━━━━━ Listed entries ━━━━━

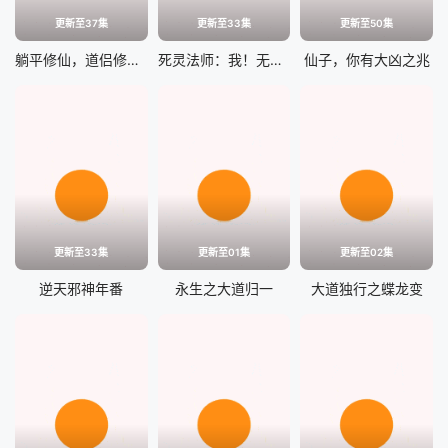
更新至37集
更新至33集
更新至50集
躺平修仙，道侣修炼我变强
死灵法师：我！无限军团横推万物
仙子，你有大凶之兆
更新至33集
更新至01集
更新至02集
逆天邪神年番
永生之大道归一
大道独行之蝶龙变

━━━━━

What is needed is an exact printout of every record above, with the pictures left out.

更新至37集
更新至33集
更新至50集
躺平修仙，道侣修炼我变强
死灵法师：我！无限军团横推万物
仙子，你有大凶之兆
更新至33集
更新至01集
更新至02集
逆天邪神年番
永生之大道归一
大道独行之蝶龙变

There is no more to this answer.